Abstract
Confidential Enquiries into Stillbirths and Deaths in Infancy (CESDI) have pointed to a high frequency of suboptimal intrapartum fetal care of a kind that, in the event of an adverse outcome, is hard to defend in court. In an effort to minimize liability, various strategies were applied in a district hospital labour ward—guidelines, cyclical audit, monthly feedback meetings and training sessions in cardiotocography (CTG). The effects of these interventions on quality of care was assessed by use of the CESDI system in all babies born with an Apgar score of 4 or less at 1 min and/or 7 or less at 5 min.

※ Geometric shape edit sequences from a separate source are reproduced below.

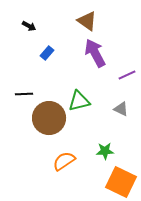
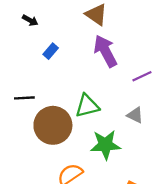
green star: (105, 151) -> (105, 145), moved, size x1.5

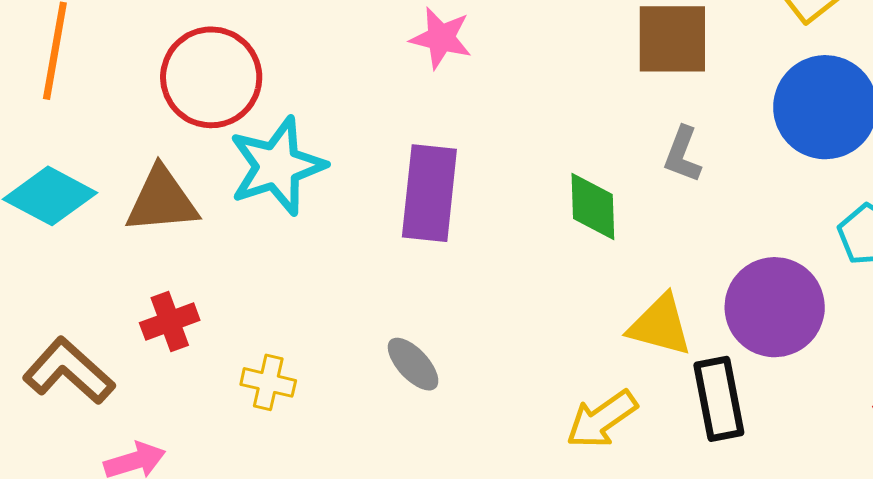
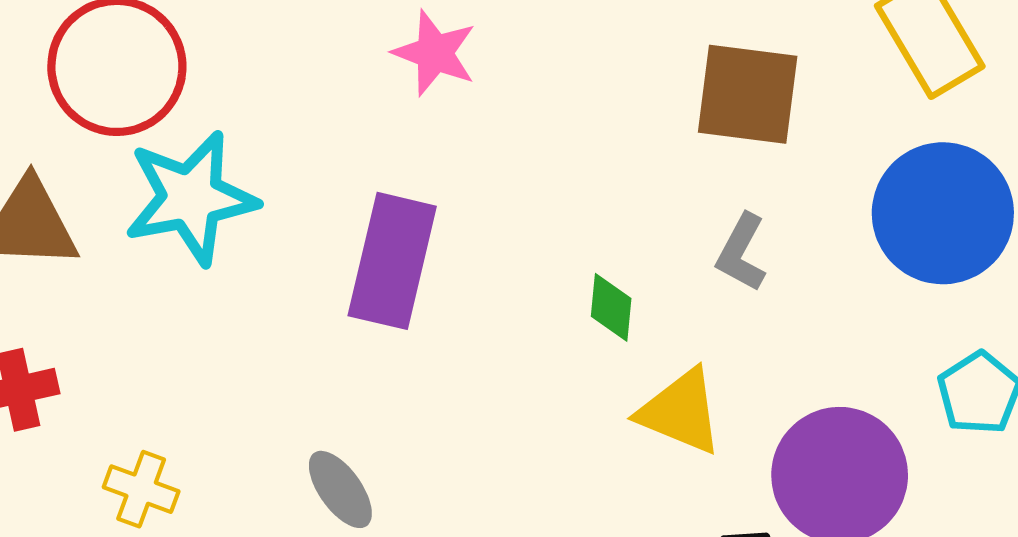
green diamond: (593, 206) -> (611, 307), size x0.7
yellow triangle: (660, 325) -> (681, 412), moved

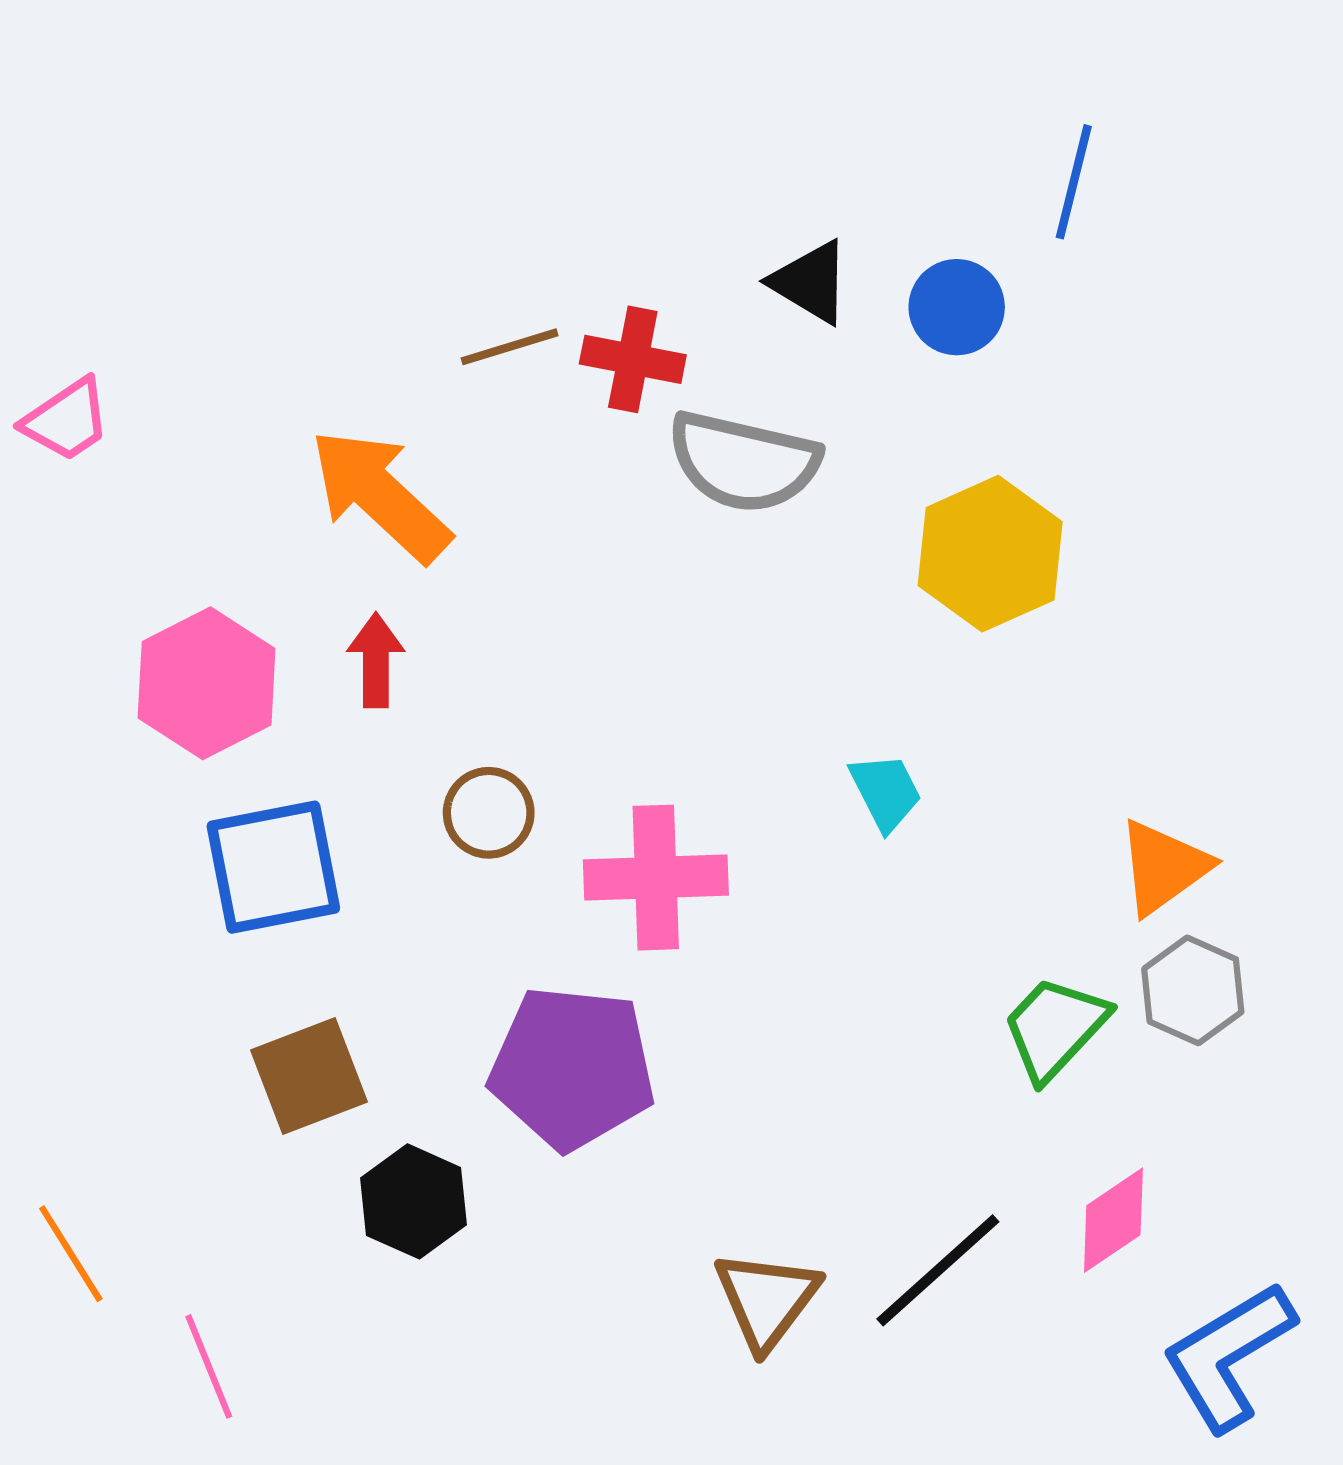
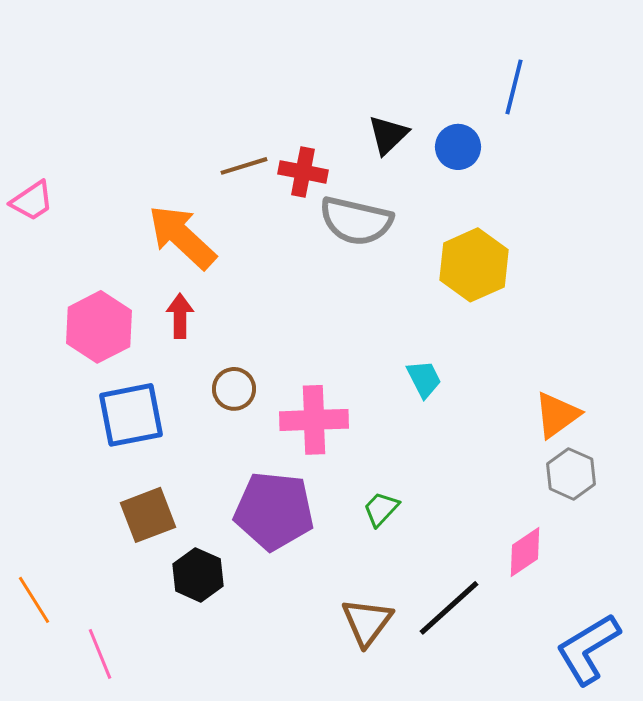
black triangle: (810, 282) -> (388, 135), turned 45
green trapezoid: (1055, 1028) -> (381, 509), moved, size x0.7
pink diamond: (1113, 1220) -> (525, 552), moved

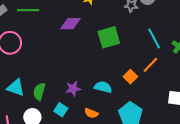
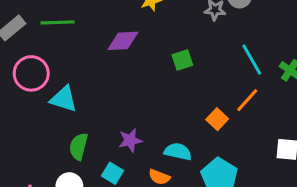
green square: (109, 37) -> (182, 60), size x0.6
cyan triangle: (16, 87) -> (64, 99), moved
cyan semicircle: (103, 87) -> (178, 152), moved

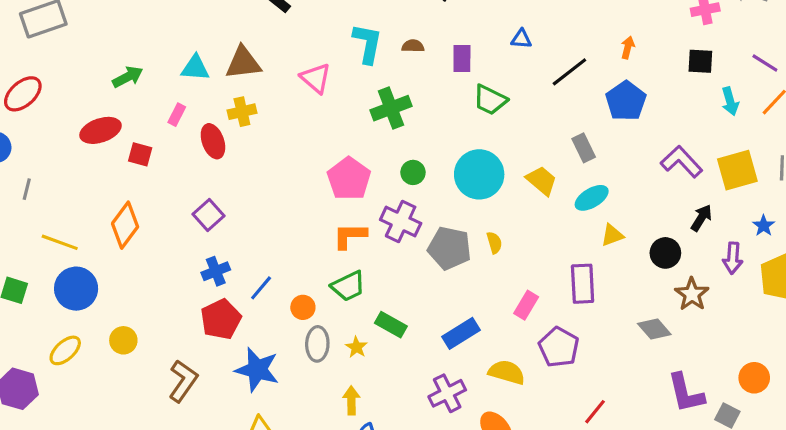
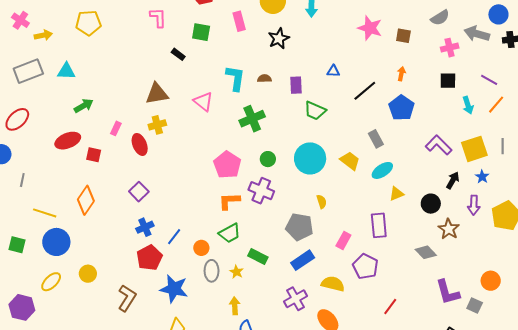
cyan triangle: (195, 68) -> (66, 71), moved
blue star: (764, 226) -> (482, 177), moved
gray pentagon: (449, 248) -> (299, 227), moved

540 babies (4.3%) had low Apgar scores, and neither the percentage nor gestational age differed significantly between audit periods. In the baseline audit, care was judged suboptimal (grade II/III) in 14 (74%) of 19 cases, and in the next four periods it was 23%, 27%, 27% and 32%. In the latest audit period, after further educational interventions, it was 9%. Many of the failures to recognize or act on abnormal events were related to CTG interpretation. After the interventions there was a significant increase in cord blood pH measurement. There were no differences between audit periods in the proportion of babies with cord pH <7.2.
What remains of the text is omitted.